● Problem statement: Without including any pictures, please copy every entry below exactly.
= Beginning of Section =
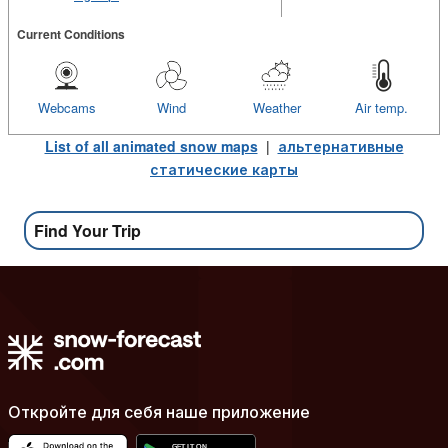
Current Conditions
Webcams
Wind
Weather
Air temp.
List of all animated snow maps
|
альтернативные
статические карты
Find Your Trip
Откройте для себя наше приложение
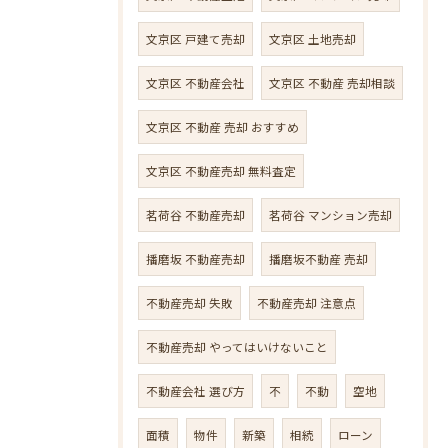
文京区 戸建て売却
文京区 土地売却
文京区 不動産会社
文京区 不動産 売却相談
文京区 不動産 売却 おすすめ
文京区 不動産売却 無料査定
茗荷谷 不動産売却
茗荷谷 マンション売却
播磨坂 不動産売却
播磨坂不動産 売却
不動産売却 失敗
不動産売却 注意点
不動産売却 やってはいけないこと
不動産会社 選び方
不
不動
空地
面積
物件
新築
相続
ローン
= End of Section =
● Finished exercise:
Current Conditions
Webcams
Wind
Weather
Air temp.
List of all animated snow maps
|
альтернативные
статические карты
Find Your Trip
Откройте для себя наше приложение
文京区 戸建て売却
文京区 土地売却
文京区 不動産会社
文京区 不動産 売却相談
文京区 不動産 売却 おすすめ
文京区 不動産売却 無料査定
茗荷谷 不動産売却
茗荷谷 マンション売却
播磨坂 不動産売却
播磨坂不動産 売却
不動産売却 失敗
不動産売却 注意点
不動産売却 やってはいけないこと
不動産会社 選び方
不
不動
空地
面積
物件
新築
相続
ローン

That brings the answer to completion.